Activity: If a record contains a picture, skip the picture and transcribe the rest exactly.

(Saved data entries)
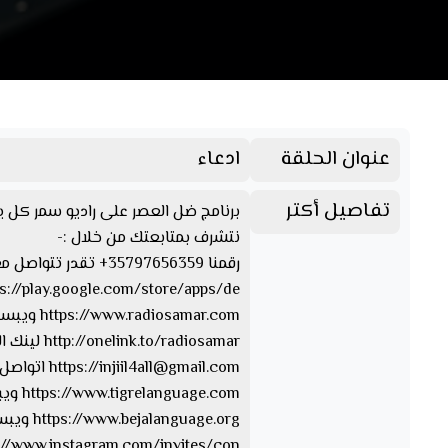
عنوان الحلقة
ادعاء
تفاصيل أكتر
برنامج ضل العصر على راديو سمر كل يو
نتشرف بمتابعتك من خلال :-
رقمنا 35797656359+ تقدر تتواصل معنا من خلال الواتسآب والفايبر والتليجرام https://www.facebook.com/Radio.Samar…. صفحتنا على الفيسبوك
https://play.google.com/store/apps/de… تقدر تحمل ابلكيشن راديو سمر
https://www.radiosamar.com ويبسايت راديو سمر
http://onelink.to/radiosamar لينك الصفحة والأبلكيشن
injiil4all@gmail.com
https://
اتواصل 
https://www.tigrelanguage.com ويبسايت بلغة التقرايت
https://www.bejalanguage.org ويبسايت بلغة البيجة
https://www.instagram.com/invites/con… الإن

Response below:
عنوان الحلقة
ادعاء
تفاصيل أكتر
برنامج ضل العصر على راديو سمر كل يو
نتشرف بمتابعتك من خلال :-
رقمنا 35797656359+ تقدر تتواصل معنا من خلال الواتسآب والفايبر والتليجرام https://www.facebook.com/Radio.Samar…. صفحتنا على الفيسبوك
https://play.google.com/store/apps/de… تقدر تحمل ابلكيشن راديو سمر
https://www.radiosamar.com ويبسايت راديو سمر
http://onelink.to/radiosamar لينك الصفحة والأبلكيشن
injiil4all@gmail.com
https://
اتواصل 
https://www.tigrelanguage.com ويبسايت بلغة التقرايت
https://www.bejalanguage.org ويبسايت بلغة البيجة
https://www.instagram.com/invites/con… الإن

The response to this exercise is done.